Reproduce exactly, from the data that follows, the line with "ettiti in contatto e saremo", the line with "da e da Klaipeda a", and every line that lies between them.

[[ Records for this exercise, beginning ]]

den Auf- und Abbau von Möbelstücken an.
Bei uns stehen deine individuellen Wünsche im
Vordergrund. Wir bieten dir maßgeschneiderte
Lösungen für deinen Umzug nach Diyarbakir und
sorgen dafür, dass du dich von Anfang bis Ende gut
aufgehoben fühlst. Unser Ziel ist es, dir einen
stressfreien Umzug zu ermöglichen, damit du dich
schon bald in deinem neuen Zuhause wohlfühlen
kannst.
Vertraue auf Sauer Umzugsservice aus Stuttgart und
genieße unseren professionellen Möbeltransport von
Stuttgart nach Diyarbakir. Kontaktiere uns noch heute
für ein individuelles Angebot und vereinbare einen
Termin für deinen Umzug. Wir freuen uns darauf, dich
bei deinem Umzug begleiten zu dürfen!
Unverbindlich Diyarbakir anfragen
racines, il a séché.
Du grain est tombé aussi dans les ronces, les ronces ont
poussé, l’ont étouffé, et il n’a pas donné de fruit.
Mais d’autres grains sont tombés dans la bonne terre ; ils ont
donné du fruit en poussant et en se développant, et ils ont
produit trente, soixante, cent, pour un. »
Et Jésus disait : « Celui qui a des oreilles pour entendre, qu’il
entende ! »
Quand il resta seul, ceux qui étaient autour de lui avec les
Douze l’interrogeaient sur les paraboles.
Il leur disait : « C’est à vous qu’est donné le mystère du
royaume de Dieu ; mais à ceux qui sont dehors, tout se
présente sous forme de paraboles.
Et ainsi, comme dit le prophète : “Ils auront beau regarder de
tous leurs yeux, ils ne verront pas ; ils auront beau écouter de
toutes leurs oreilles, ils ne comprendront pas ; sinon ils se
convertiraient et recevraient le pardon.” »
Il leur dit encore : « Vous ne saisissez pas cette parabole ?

[[ Records for this exercise, end ]]
[[ Records for this exercise, beginning ]]

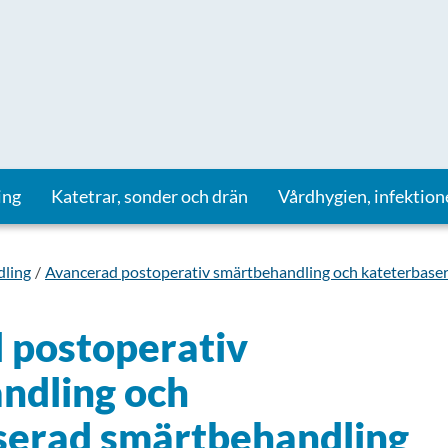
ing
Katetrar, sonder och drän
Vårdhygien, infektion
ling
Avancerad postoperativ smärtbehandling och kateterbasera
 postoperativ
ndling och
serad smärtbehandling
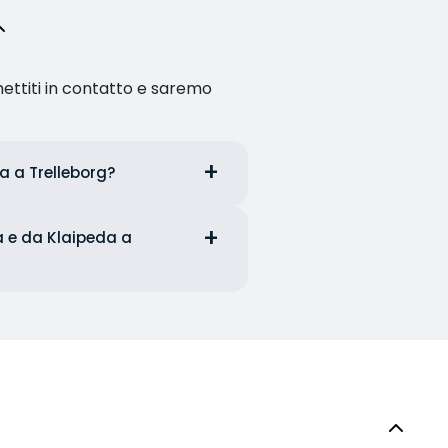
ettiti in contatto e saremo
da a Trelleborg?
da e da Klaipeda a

[[ Records for this exercise, end ]]

Result of this exercise:
ettiti in contatto e saremo
da a Trelleborg?
da e da Klaipeda a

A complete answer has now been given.